WHEREFORE, for want of merit, this appeal is DISMISSED. The decision of the Court of Appeals dated April 25, 2012 in CA-G.R. CR-H.C. No. 02430, which affirmed with modification the August 18, 1999 Judgment of the Regional Trial Court (RTC), Branch 61, Baguio City, in Criminal Case Nos. 13971-R, 13972-R, and 13973-R finding accused­ appellants Eduardo Golidan (Golidan) and Francis Nacionales (Nacionales) GUILTY beyond reasonable doubt of the crimes of rape with homicide, murder, and frustrated murder, is AFFIRMED WITH MODIFICATION as to the above-mentioned amount of monetary awards.

SO ORDERED.

Sereno, C.J., (Chairperson), Peralta,[*] Del Castillo, and Tijam, JJ., concur.
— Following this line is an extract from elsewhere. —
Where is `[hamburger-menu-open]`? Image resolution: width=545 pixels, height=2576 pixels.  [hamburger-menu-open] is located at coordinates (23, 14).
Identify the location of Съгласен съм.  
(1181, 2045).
[*] Per Raffle dated January 8, 2018.

[1] Rollo, pp. 2-53; penned by Associate Justice Elihu A. Ybañez with Associate Justices Normandie B. Pizarro and Ramon A. Cruz concurring.

[2] CA rollo, pp. 141-185; penned by Judge Antonio C. Reyes.

[3] Id. at 35.

[4] Id. at 36.

[5] Id. at 37.

[6] Id. at 142-143.

[7] Rollo, p. 6.

[8] Id. at 9.

[9] Id.

[10] Id. at 10.

[11] Id. at 11.

[12] CA rollo, pp. 153-154.

[13] Id. at 154.

[14] Id. at 155-156.

[15] Id.

[16] Rollo, p. 10.

[17] Id.

[18] Id. at 11-12.

[19] Id. at 7.

[20] CA rollo, p. 150.

[21] Rollo, p. 13.

[22] Id.

[23] CA rollo, p. 156.

[24] Rollo, p. 16.

[25] Id. at 16-19.

[26] Id. at 17.

[27] Id. at 20. Nacionales's testimony was corroborated by Bautista, Remedios Nacionales, Natalia Obena, and Loma-Ang.

[28] Id. at 21-22.

[29] Id. at 22-23.

[30] CA rollo, pp. 184-185.

[31] Id. at 203.

[32] Id. at 351.

[33] Id. at 417-418.

[34] Id. at 537.

[35] Id. at 599.

[36] Rollo, pp. 51-52.

[37] Id. at 29-31.

[38] Id. at 32-33.

[39] Citing People v. Pacaña, 398 Phil. 869, 881 (2000).
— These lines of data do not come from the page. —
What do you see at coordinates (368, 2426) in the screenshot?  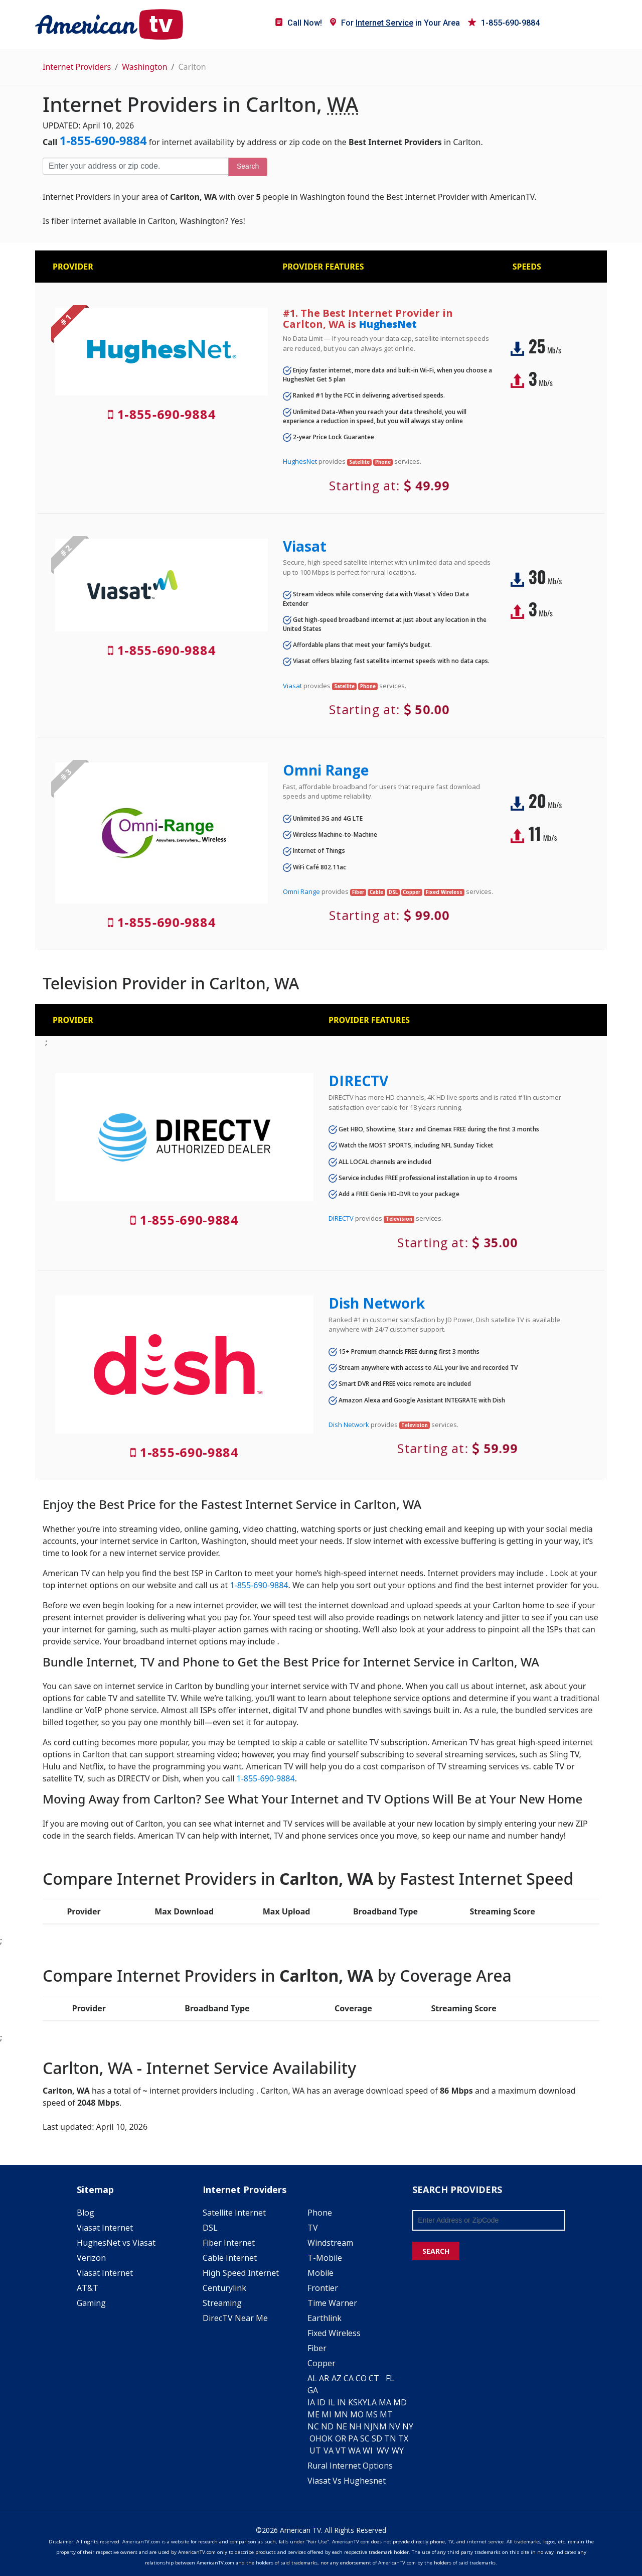 I see `NJ` at bounding box center [368, 2426]. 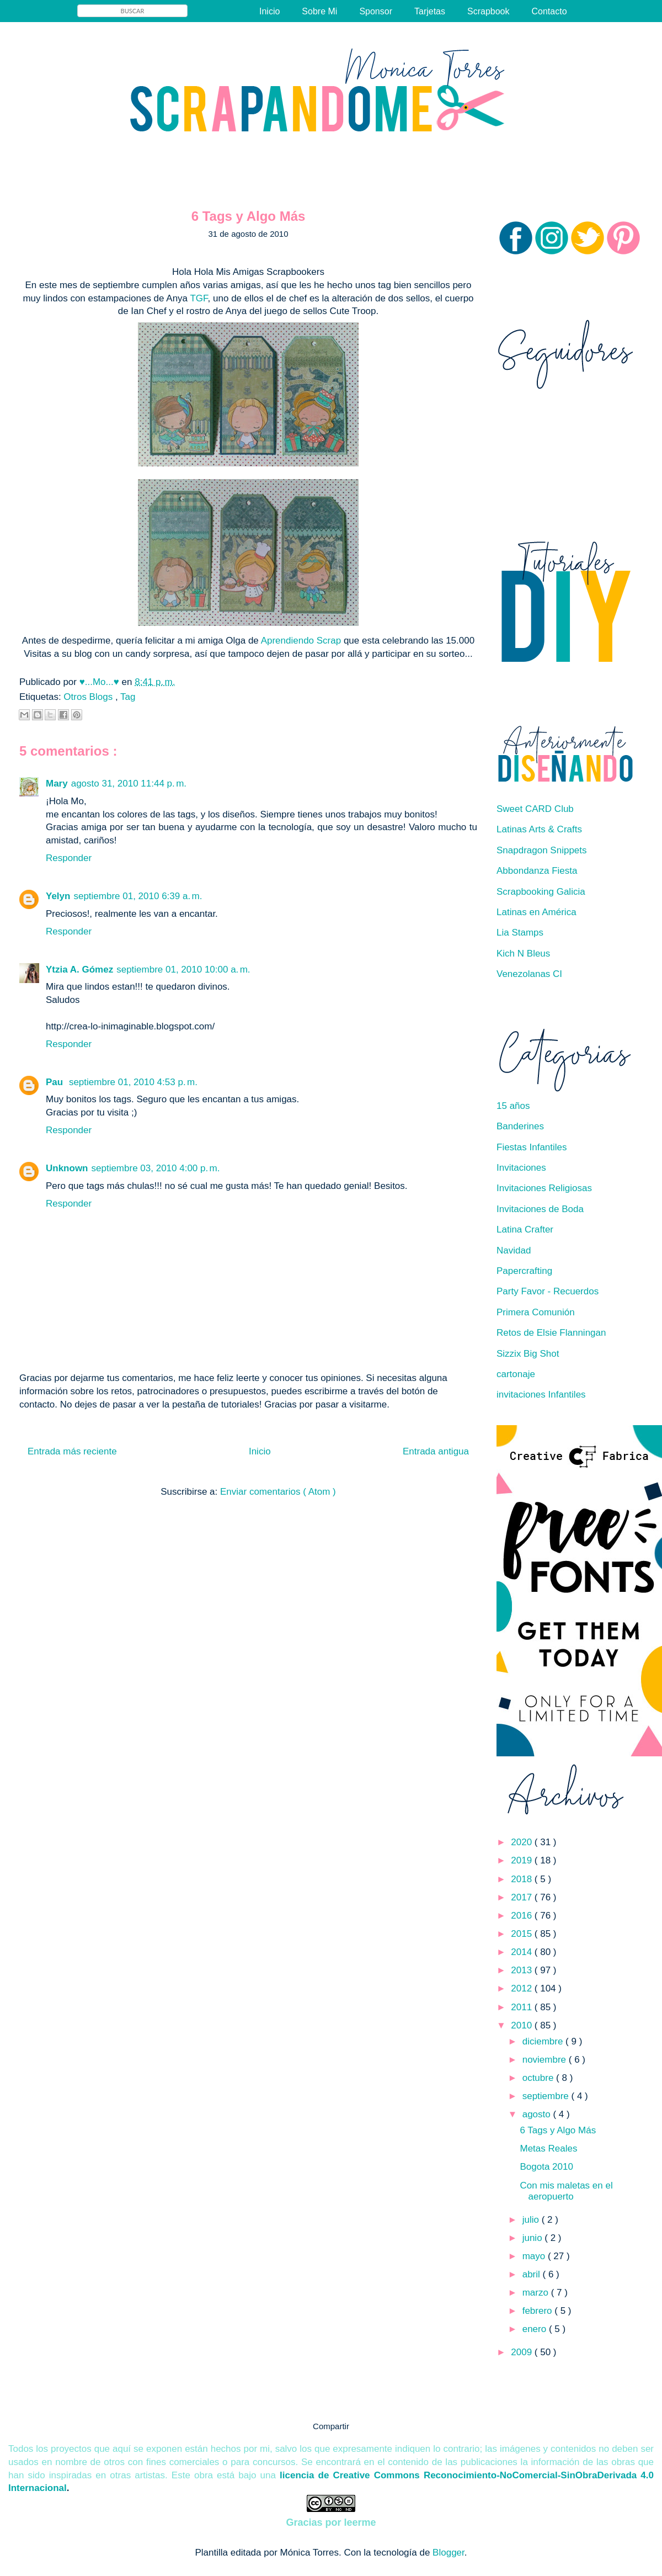 The image size is (662, 2576). Describe the element at coordinates (527, 1353) in the screenshot. I see `Sizzix Big Shot` at that location.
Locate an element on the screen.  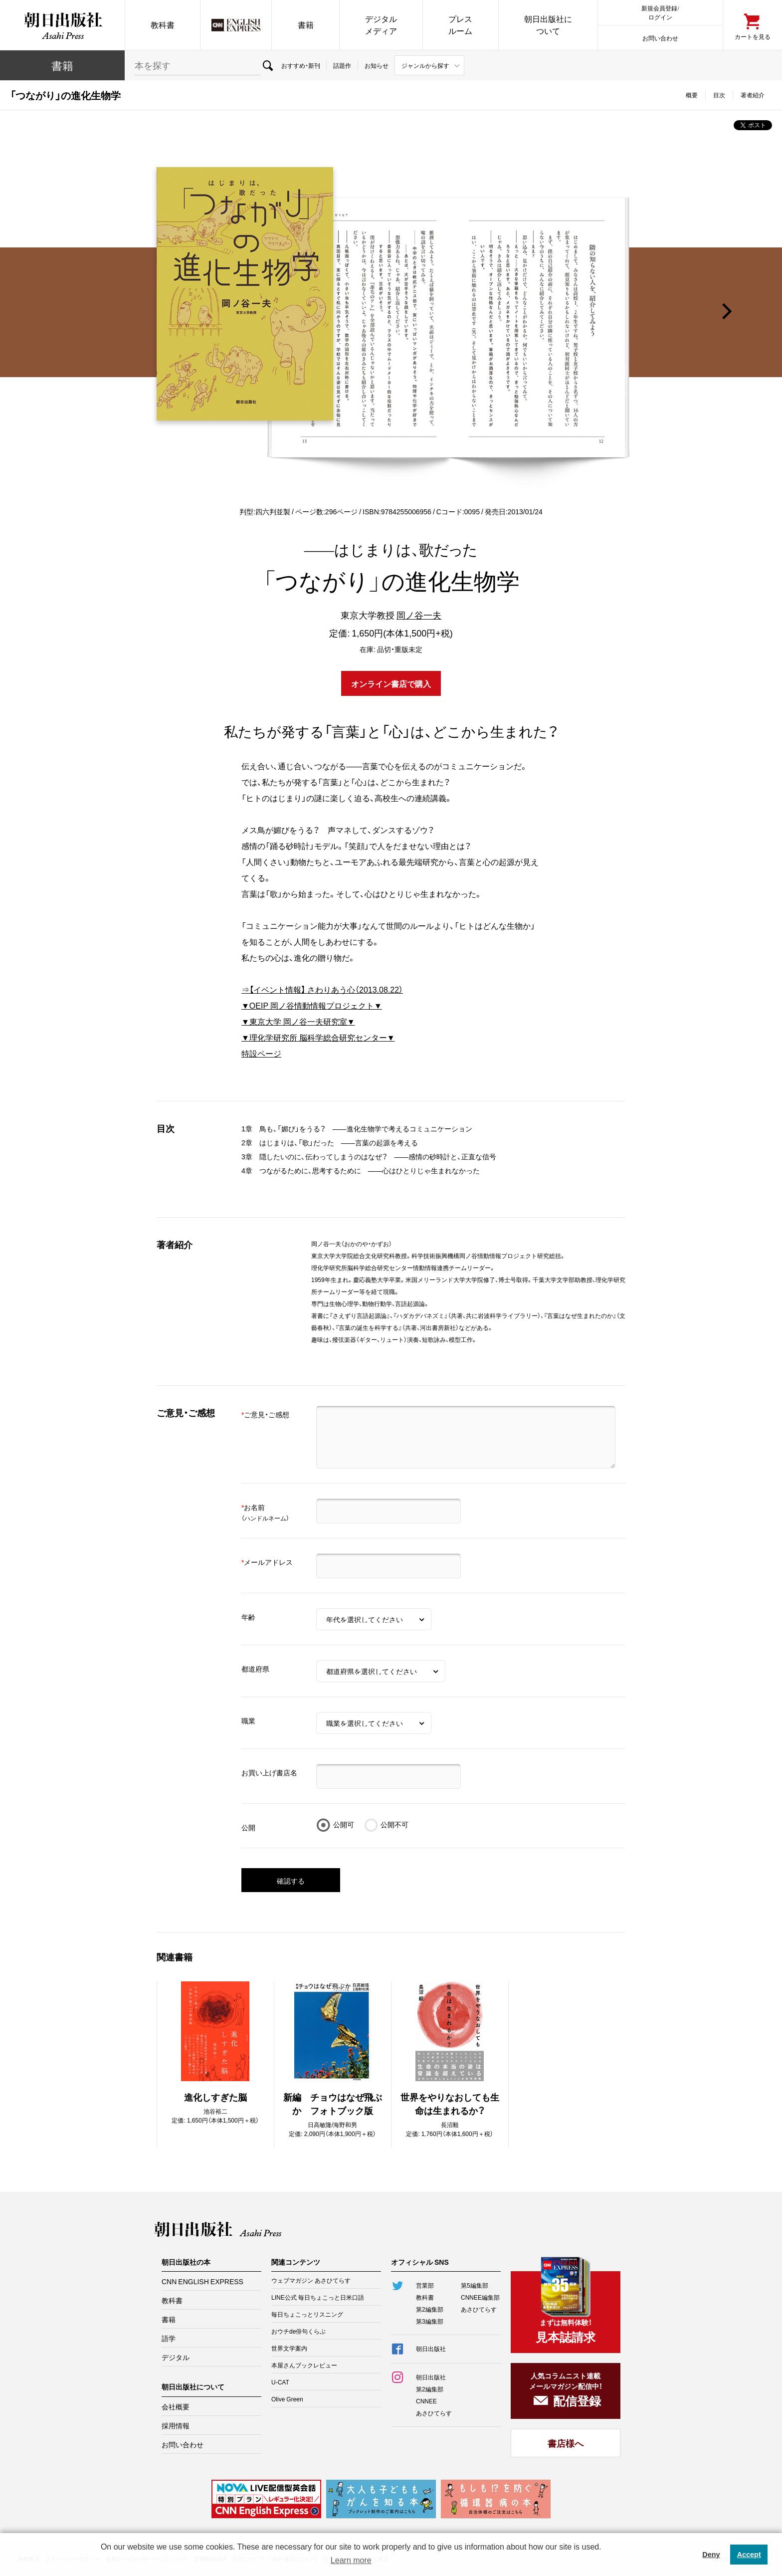 語学 is located at coordinates (169, 2338).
[40] People v. Hermosa, 417 Phil. 132, 148 (2001).

[41] G.R. No. 175592, June 14, 2016, 793 SCRA 266, 273-274.

[42] Supra note 40 at 141-142.

[43] Id. at 145.

[44] People v. Ilogon, G.R. No. 206294, June 29, 2016, 795 SCRA 201, 211.
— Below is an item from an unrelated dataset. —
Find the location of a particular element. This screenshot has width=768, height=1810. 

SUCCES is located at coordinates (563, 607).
[45] 761 Phil. 300, 311 (2015). See also People v. Rama, 403 Phil. 155, 174-175 (2001); People v. Gajo, 384 Phil. 347, 356 (2000).

[46] 621 Phil. 536, 616-617 (2009).

[47] 532 Phil. 752, 764 (2006), citing People v. Gaudia, 467 Phil. 1025, 1039 (2004).

[48] People v. Bermas, 369 Phil. 191, 232 (1999).

[49] People v. Bagsit, 456 Phil. 623, 632 (2003).

[50] Esqueda v. People, 607 Phil. 480, 497 (2009).

[51] Lumanog v. People, 644 Phil. 296, 404 (2010).

[52] People v. Teñoso, 637 Phil. 595, 610 (2010).

[53] People v. Jugueta, G.R. No. 202124, April 5, 2016, 788 SCRA 331.